→ Task objective
Given the entries that follow, write out exactly the lines starting at the one containing "volfrámovú elektródu s" and ending at the one containing "Viac o produkte...", both ends included, and only those.
- Opening Delimiter -
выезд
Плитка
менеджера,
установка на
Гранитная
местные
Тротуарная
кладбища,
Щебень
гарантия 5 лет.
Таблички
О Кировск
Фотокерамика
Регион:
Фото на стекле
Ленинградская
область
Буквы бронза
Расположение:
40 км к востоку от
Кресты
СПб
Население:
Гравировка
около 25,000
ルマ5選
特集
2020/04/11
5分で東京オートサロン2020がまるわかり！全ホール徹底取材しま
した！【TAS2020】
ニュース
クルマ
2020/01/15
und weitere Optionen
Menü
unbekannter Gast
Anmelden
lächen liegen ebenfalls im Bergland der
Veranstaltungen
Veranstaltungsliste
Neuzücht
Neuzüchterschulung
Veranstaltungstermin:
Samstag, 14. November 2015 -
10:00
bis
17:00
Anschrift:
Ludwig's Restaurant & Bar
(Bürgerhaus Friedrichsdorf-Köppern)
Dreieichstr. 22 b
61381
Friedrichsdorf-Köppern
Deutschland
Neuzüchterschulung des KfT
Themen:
- Closing Delimiter -
- Opening Delimiter -
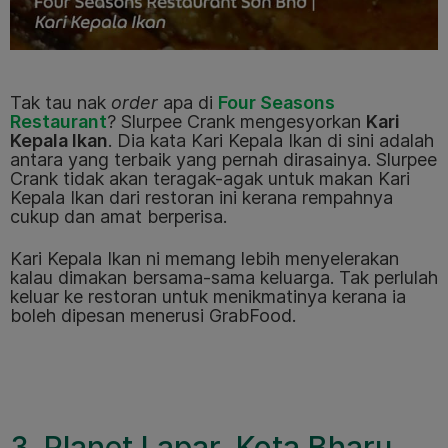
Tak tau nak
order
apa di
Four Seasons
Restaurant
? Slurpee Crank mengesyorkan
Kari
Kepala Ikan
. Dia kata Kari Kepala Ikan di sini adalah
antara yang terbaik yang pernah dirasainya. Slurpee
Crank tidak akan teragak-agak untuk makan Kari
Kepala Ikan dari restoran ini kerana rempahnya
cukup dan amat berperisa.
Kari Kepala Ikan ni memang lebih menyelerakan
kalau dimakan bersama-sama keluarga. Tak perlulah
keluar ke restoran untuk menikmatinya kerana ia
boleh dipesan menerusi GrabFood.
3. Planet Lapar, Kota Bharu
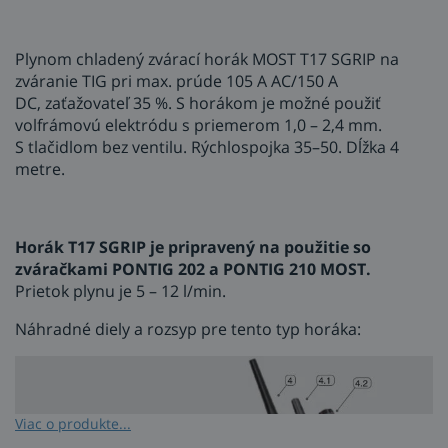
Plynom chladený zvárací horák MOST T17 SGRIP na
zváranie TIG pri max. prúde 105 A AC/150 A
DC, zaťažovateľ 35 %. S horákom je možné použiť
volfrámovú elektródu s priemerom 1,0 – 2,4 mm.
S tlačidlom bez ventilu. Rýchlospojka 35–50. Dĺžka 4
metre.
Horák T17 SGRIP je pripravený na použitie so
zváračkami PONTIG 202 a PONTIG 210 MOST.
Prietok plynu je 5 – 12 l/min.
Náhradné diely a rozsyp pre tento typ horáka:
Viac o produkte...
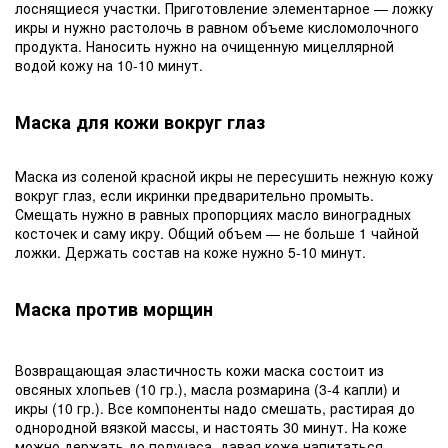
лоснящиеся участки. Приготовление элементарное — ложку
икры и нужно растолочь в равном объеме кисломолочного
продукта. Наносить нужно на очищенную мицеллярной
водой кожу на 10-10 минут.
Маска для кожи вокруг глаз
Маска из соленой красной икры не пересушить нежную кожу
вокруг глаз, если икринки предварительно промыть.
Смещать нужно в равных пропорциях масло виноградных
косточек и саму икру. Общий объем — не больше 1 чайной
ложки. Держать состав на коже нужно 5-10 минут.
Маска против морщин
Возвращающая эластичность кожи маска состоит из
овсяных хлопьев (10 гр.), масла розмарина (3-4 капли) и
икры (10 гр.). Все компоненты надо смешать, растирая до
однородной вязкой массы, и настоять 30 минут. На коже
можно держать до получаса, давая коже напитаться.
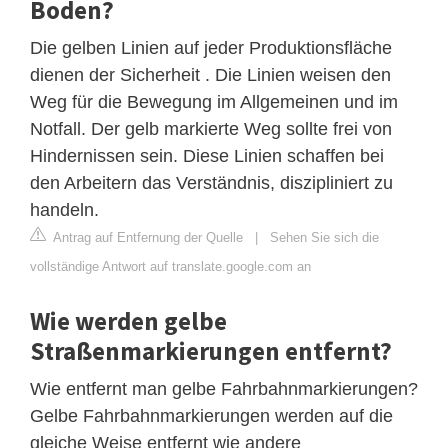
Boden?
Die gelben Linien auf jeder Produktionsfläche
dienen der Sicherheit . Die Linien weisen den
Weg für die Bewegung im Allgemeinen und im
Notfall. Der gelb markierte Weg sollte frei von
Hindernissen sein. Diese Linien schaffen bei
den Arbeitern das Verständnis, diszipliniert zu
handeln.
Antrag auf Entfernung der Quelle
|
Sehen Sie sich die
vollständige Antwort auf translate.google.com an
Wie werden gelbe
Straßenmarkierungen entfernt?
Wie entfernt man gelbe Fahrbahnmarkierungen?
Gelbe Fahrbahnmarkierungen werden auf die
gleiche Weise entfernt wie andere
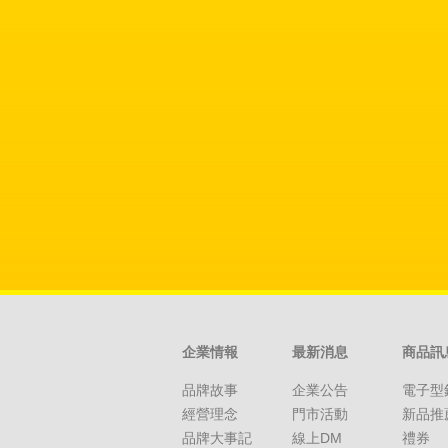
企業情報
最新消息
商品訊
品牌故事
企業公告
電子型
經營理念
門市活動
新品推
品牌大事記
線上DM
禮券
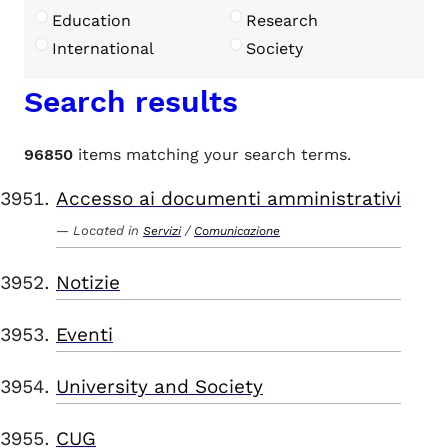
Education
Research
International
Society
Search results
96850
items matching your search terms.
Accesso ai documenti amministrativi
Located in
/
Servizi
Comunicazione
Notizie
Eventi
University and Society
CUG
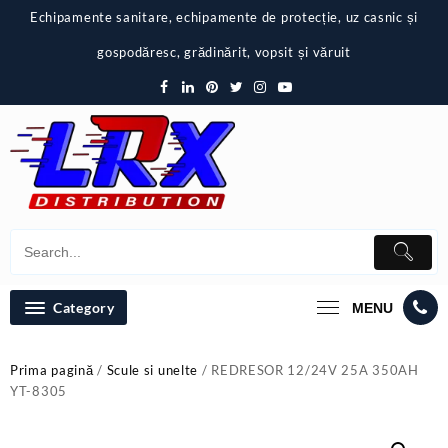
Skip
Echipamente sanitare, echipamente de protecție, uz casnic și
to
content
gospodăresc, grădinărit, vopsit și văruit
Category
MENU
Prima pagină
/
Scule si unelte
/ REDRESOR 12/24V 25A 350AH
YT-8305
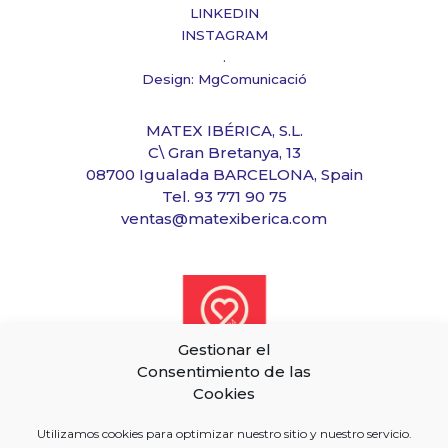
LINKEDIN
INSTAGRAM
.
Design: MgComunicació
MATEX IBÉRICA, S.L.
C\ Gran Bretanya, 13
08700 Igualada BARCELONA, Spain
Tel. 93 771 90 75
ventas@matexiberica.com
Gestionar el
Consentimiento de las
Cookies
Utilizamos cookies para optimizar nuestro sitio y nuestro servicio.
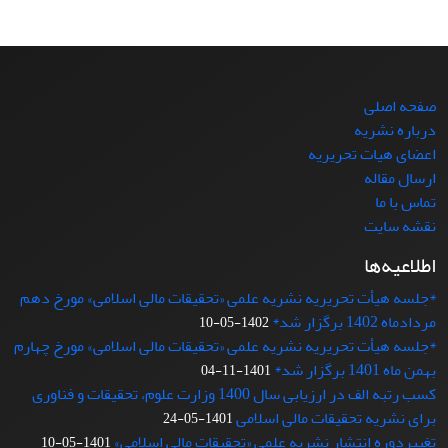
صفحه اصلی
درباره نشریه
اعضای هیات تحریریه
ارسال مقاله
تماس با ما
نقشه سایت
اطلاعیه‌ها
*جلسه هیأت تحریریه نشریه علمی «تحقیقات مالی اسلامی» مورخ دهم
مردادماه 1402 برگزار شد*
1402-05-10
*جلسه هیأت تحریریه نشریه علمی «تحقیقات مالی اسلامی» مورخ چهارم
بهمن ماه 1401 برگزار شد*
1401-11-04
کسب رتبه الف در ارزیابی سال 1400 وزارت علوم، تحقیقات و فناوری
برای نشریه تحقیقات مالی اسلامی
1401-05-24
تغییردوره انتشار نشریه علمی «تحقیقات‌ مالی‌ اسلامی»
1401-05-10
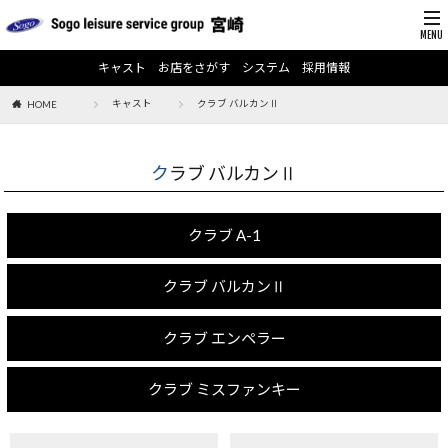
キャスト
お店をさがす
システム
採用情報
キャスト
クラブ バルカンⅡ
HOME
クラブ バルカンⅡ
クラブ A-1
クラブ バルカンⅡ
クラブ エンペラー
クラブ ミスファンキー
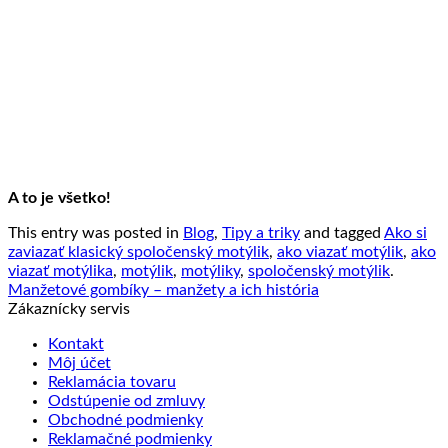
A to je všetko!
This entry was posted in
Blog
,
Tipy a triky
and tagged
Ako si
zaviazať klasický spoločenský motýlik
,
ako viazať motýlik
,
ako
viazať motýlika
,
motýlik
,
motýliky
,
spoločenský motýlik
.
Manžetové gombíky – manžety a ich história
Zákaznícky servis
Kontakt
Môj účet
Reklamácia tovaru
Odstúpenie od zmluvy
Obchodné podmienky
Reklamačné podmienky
- Closing Delimiter -
→ Solution to the exercise
volfrámovú elektródu s priemerom 1,0 – 2,4 mm.
S tlačidlom bez ventilu. Rýchlospojka 35–50. Dĺžka 4
metre.
Horák T17 SGRIP je pripravený na použitie so
zváračkami PONTIG 202 a PONTIG 210 MOST.
Prietok plynu je 5 – 12 l/min.
Náhradné diely a rozsyp pre tento typ horáka:
Viac o produkte...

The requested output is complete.